I braccianti immigrati in Italia sono circa 50.000. Il loro impiego in Italia nel lavoro dei campi è iniziato da circa vent’anni ed è andato progressivamente crescendo. Le aree di provenienza di questi lavoratori sono l’Africa subsahariana (Senegal, Costa D’Avorio, Sudan, Niger, Mauritania, Togo), il Magreb e l’Est Europa. Si spostano nelle diverse aree agricole seguendo la stagionalità delle colture.

La giornata di lavoro inizia con la sveglia alle 4 del mattino. Poi tutti in strada nei punti di raccolta della forza lavoro, dove i caporali dettano il salario giornaliero e il numero di lavoratori necessari. Il salario medio si aggira sui 20-25 euro giornalieri, per dieci-dodici ore di duro lavoro. Da questo bisogna detrarre circa 5 euro per il caporale, solitamente italiano ma spesso anch’esso un immigrato, piccola dimostrazione di come l’opposizione di fondo, fra i braccianti come fra tutti i lavoratori, non sia tra razze ma tra classi.
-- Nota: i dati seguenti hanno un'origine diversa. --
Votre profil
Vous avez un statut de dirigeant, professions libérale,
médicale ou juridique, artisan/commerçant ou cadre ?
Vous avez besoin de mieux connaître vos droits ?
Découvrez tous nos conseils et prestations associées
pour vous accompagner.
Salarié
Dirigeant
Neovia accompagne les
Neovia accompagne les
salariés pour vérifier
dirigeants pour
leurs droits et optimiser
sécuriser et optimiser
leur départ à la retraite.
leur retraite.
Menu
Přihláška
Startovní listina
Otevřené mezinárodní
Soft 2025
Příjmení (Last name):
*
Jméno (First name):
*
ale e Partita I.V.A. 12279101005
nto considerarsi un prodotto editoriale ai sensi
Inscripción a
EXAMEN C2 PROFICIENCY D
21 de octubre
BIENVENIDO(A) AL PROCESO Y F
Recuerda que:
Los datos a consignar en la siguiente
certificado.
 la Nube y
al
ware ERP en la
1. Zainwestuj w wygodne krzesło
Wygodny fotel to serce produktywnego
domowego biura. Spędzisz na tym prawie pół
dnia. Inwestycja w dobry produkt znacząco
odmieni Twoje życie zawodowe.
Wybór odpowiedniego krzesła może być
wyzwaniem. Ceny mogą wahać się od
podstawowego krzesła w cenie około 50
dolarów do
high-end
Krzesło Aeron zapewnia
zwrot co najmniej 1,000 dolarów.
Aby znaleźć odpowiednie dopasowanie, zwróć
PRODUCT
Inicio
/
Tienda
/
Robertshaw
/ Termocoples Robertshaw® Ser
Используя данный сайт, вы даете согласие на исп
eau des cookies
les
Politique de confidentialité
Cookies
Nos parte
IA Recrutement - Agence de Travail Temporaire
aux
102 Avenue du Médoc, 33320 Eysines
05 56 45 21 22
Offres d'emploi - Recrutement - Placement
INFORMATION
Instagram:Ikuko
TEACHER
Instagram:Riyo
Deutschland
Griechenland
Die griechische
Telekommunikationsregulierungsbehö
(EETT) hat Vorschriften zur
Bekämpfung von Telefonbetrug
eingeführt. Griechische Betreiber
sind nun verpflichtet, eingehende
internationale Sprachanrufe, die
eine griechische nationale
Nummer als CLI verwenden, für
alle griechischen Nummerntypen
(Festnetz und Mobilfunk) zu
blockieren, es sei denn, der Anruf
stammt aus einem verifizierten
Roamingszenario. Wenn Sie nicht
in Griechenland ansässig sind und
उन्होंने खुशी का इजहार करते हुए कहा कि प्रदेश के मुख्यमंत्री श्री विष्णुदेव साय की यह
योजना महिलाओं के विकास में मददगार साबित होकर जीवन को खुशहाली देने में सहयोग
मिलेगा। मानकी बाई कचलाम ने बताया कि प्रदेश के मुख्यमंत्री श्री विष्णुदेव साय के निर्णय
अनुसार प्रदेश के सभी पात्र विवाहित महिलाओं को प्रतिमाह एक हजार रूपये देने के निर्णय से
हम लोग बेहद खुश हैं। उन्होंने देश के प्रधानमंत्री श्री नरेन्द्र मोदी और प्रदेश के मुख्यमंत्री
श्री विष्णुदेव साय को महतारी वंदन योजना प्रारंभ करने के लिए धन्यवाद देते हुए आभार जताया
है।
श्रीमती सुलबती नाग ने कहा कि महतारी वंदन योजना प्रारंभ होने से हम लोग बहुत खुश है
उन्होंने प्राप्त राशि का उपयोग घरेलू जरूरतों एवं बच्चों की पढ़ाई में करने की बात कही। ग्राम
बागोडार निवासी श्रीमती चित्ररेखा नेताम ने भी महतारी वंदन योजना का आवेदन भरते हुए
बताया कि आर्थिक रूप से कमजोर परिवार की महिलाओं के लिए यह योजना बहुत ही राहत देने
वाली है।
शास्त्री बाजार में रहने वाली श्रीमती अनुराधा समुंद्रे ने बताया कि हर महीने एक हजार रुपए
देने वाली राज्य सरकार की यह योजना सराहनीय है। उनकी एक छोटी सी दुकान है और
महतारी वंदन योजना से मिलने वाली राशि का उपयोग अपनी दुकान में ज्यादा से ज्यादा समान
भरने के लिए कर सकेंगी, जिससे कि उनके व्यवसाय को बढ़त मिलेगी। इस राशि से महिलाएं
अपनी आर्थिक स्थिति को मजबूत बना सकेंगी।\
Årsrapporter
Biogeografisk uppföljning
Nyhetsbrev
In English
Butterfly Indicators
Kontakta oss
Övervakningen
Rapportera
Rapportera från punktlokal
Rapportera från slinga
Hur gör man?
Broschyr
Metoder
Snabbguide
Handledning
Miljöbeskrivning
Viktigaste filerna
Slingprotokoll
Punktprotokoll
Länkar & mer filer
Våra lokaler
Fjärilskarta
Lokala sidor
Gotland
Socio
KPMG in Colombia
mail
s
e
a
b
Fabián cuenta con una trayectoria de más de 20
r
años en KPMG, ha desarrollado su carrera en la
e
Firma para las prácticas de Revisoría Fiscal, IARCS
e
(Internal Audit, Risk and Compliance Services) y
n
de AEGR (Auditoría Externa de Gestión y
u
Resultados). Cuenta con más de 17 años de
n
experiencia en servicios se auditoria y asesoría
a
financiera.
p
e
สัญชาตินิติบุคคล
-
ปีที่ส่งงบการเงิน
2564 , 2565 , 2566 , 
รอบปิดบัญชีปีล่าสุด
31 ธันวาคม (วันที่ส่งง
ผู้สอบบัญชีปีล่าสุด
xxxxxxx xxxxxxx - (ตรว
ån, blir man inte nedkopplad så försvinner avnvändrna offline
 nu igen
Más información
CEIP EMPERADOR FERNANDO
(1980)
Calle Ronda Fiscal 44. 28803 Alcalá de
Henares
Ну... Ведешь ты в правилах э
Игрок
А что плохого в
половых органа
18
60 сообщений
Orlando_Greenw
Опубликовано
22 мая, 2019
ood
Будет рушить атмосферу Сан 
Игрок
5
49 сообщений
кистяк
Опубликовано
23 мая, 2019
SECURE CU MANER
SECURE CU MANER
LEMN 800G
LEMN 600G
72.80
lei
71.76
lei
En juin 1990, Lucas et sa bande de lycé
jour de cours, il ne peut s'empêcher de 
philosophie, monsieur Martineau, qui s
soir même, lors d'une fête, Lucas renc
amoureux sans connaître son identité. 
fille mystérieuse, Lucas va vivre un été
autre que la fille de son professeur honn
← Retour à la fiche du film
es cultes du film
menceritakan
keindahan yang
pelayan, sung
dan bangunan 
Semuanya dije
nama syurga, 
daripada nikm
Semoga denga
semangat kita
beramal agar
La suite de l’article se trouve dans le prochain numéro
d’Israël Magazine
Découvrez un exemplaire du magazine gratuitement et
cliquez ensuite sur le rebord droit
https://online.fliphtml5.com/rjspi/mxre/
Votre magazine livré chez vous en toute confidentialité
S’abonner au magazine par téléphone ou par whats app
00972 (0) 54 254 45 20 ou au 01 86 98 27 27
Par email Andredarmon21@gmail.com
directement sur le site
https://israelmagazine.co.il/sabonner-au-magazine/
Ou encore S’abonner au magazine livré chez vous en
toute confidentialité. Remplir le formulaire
La maggior parte dei braccianti immigrati lavora in nero, ed è quindi clandestina. Spesso gli ultimi giorni sul finire della raccolta i proprietari fanno una telefonata alla polizia, che prontamente interviene a far rispettare la legge, arresta qualche clandestino per far fuggire gli altri, consentendo ai rispettabili borghesi agrari di risparmiare ancora sui salari: non c’è da dubitare che fra i braccianti cacciati da Rosarno dopo la rivolta in molti avessero da avere la paga delle ultime giornate.

Naturalmente esiste una differenziazione all’interno degli stessi braccianti, utile sempre a garantire piccole invidie, il tutto funzionale a un migliore sfruttamento della forza lavoro e a un maggior margine di profitto aziendale. Mentre magrebini e negri trovano rifugio prevalentemente in casolari abbandonati, fabbriche dismesse e altri ricoveri di fortuna, gli est europei riescono a permettersi spesso un piccolo appartamento in affitto da dividere fra molti di loro. Una manna per i proprietari di immobili locali. Diversamente da quanto fanno gli africani, che arrivano soli, gli slavi spesso portano con sé la famiglia; le donne cercano posto come badanti e quando non lo trovano s’impiegano anch’esse nell’agricoltura, ad esempio spostandosi fino a Tropea e Lamezia per la raccolta di cipolle e fragole nelle serre.

Tutti elementi noti e riproposti dalla stampa borghese in seguito alla rivolta. Ciò che invece è rimasto in ombra è come la crisi economica sia giunta a colpire anche il settore agrario, inasprendo la concorrenza internazionale (per gli agrumi in particolare di Marocco, Spagna e Brasile) e facendo calare i prezzi di vendita del raccolto talmente in basso che molti piccoli produttori preferiscono lasciar marcire i frutti sui rami e intascare le sovvenzioni europee. Queste sono stanziate secondo i criteri definiti all’interno della Politica Agricola Comunitaria (PAC) dell’Unione Europea, voce che impegna il 44% del suo bilancio! Dal 2007 gli aiuti agli agricoltori sono concessi non più in base alla produzione ma all’estensione del terreno; per gli agrumeti l’Unione concede 800-1.200 euro ad ettaro. Continuano a raccogliere invece le grandi aziende, che con tonnellate di prodotto hanno ancora un margine di profitto accettabile.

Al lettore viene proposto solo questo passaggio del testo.